The upshot is that understanding will to fight in the face of lethal danger may remain imponderable—and attendant security challenges seemingly intractable—as long as we view such actions through a narrow lens of instrumental rationality. This optic tends to disregard the immediate and remote consequences of actions motivated by what Darwin (1871) deemed “highly esteemed, even sacred” spiritual and moral virtues that “give an immense advantage” to one group over another when possessed by devoted actors who “by their example excite . . . in a high degree the spirit” in others to sacrifice self for cause and comrades, for ill or good.
In 2017-2018, we followed up with studies of young men coming out from under ISIS rule in the Mosul region. We first asked senior policymakers in the U. S. , UK, French and German governments what questions they most wanted answered with help from social science research. Broadly, they responded: What do people think of ISIS? What do they think of a Unified Iraq? What political future do they want? What would they tolerate?

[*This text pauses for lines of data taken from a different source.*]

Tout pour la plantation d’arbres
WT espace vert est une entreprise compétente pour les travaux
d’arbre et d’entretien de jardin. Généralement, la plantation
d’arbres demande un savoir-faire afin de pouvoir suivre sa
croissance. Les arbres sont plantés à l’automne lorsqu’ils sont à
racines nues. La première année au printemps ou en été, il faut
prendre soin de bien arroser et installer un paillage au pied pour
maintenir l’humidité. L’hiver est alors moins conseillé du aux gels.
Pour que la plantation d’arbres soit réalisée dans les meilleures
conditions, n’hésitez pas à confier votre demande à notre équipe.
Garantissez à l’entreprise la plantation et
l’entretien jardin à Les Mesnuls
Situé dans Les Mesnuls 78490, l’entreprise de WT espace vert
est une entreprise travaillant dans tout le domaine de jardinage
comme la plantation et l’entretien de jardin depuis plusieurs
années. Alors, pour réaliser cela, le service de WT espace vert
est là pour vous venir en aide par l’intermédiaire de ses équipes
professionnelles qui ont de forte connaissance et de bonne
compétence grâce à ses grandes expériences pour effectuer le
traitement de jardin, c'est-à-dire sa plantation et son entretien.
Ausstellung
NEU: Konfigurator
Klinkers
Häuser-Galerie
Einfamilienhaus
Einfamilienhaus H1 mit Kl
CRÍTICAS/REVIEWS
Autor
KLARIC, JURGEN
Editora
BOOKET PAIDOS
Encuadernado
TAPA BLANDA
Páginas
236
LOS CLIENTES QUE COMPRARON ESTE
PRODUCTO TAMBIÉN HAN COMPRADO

In the field, most people we interviewed and tested initially embraced ISIS as “the Revolution” (al-Thawra). Although many came to reject ISIS’s brutality, ISIS had imbued about half of our sample of the present generation of young Sunni Arab men with its two most sacred values, measured in terms of willingness to fight and die for them: strict belief in Sharia and belief in a Sunni Arab Homeland, as opposed to a unified Iraq. Moreover, those who believe in these values expressed significantly greater willingness to fight and die than supporters of a unified Iraq. ISIS may have lost its state but not necessarily the allegiance of people in the region to its core values. Neither have underlying conditions of political and confessional conflict that caused people to initially embrace ISIS changed appreciably (cf. Johnston et al. , 2016).
In addition, we found no significant support for democracy across our post-ISIS study population. In the West, elections under universal suffrage represent a late stage in development of liberal democracy. Without prior establishment of liberal institutions (independent judiciary, freedom of expression, guarantees for minorities, etc. ), elections are apt to lead to a tyranny of the majority, which is how Iraq’s Sunni minority views the Shia majority that won power under U. S. -sponsored elections (Atran, 2015b).